Task requirements. Please print exactly the line containing "Outline right lung" and every line after it to the end of the records below, and nothing more.

Records supplied.

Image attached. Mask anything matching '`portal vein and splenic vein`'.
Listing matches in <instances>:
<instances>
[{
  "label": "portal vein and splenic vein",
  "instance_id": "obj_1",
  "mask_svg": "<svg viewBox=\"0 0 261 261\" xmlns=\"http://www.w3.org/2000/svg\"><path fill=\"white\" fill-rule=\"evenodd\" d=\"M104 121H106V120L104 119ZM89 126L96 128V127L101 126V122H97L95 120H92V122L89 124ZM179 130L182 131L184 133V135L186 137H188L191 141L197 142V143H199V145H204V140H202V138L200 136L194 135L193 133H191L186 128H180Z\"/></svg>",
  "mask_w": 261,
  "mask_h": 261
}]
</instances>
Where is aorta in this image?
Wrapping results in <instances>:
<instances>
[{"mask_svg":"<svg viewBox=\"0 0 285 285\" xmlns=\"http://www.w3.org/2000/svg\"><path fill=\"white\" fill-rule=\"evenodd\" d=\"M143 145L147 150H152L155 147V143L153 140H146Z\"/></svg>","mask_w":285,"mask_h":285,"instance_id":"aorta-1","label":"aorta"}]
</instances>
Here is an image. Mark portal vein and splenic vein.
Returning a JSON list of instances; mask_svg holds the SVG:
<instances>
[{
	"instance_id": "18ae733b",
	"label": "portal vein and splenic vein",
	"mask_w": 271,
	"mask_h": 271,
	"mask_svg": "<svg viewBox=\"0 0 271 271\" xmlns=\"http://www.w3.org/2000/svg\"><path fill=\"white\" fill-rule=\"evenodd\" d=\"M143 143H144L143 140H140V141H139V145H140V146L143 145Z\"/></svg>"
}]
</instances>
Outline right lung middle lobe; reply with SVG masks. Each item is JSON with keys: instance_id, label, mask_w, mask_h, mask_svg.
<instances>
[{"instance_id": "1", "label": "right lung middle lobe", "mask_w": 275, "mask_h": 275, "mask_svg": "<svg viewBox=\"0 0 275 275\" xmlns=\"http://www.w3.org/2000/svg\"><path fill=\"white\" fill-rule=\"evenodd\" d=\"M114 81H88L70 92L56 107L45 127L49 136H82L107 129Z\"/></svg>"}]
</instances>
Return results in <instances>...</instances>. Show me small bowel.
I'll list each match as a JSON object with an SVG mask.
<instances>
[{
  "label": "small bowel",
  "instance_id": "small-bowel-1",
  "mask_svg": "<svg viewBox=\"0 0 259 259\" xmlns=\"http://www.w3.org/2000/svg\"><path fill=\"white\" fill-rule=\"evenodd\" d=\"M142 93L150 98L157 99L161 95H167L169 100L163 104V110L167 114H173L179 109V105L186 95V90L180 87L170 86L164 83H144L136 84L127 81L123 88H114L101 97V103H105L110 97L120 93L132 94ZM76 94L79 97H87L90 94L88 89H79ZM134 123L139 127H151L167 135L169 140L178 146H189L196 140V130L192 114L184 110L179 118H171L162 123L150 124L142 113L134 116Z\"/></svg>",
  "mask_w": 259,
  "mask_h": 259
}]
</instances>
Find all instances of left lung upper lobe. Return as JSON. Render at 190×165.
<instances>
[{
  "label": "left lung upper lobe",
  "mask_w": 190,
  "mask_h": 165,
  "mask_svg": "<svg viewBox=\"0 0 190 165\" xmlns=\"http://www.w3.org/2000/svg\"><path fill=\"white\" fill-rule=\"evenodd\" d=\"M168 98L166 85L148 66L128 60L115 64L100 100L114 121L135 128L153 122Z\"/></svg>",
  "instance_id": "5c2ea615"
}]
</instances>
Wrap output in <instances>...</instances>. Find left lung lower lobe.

Response area.
Outline right lung middle lobe; reply with SVG masks. Each item is JSON with keys: instance_id, label, mask_w, mask_h, mask_svg.
<instances>
[{"instance_id": "1", "label": "right lung middle lobe", "mask_w": 275, "mask_h": 275, "mask_svg": "<svg viewBox=\"0 0 275 275\" xmlns=\"http://www.w3.org/2000/svg\"><path fill=\"white\" fill-rule=\"evenodd\" d=\"M114 81H88L70 92L56 107L45 127L49 136H82L107 129Z\"/></svg>"}]
</instances>
Return results in <instances>...</instances>. Show me small bowel.
I'll list each match as a JSON object with an SVG mask.
<instances>
[{
  "label": "small bowel",
  "instance_id": "small-bowel-1",
  "mask_svg": "<svg viewBox=\"0 0 259 259\" xmlns=\"http://www.w3.org/2000/svg\"><path fill=\"white\" fill-rule=\"evenodd\" d=\"M142 93L150 98L157 99L161 95H167L169 100L163 104V110L167 114H173L179 109V105L186 95V90L180 87L170 86L164 83H144L136 84L127 81L123 88H114L101 97V103H105L110 97L120 93L132 94ZM76 94L79 97H87L90 94L88 89H79ZM134 123L139 127H151L167 135L169 140L178 146H189L196 140V130L192 114L184 110L179 118H171L162 123L150 124L142 113L134 116Z\"/></svg>",
  "mask_w": 259,
  "mask_h": 259
}]
</instances>
Find all instances of left lung upper lobe. Return as JSON. Render at 190×165.
<instances>
[{
  "label": "left lung upper lobe",
  "mask_w": 190,
  "mask_h": 165,
  "mask_svg": "<svg viewBox=\"0 0 190 165\" xmlns=\"http://www.w3.org/2000/svg\"><path fill=\"white\" fill-rule=\"evenodd\" d=\"M168 98L166 85L148 66L128 60L115 64L100 100L114 121L135 128L153 122Z\"/></svg>",
  "instance_id": "5c2ea615"
}]
</instances>
Wrap output in <instances>...</instances>. Find left lung lower lobe.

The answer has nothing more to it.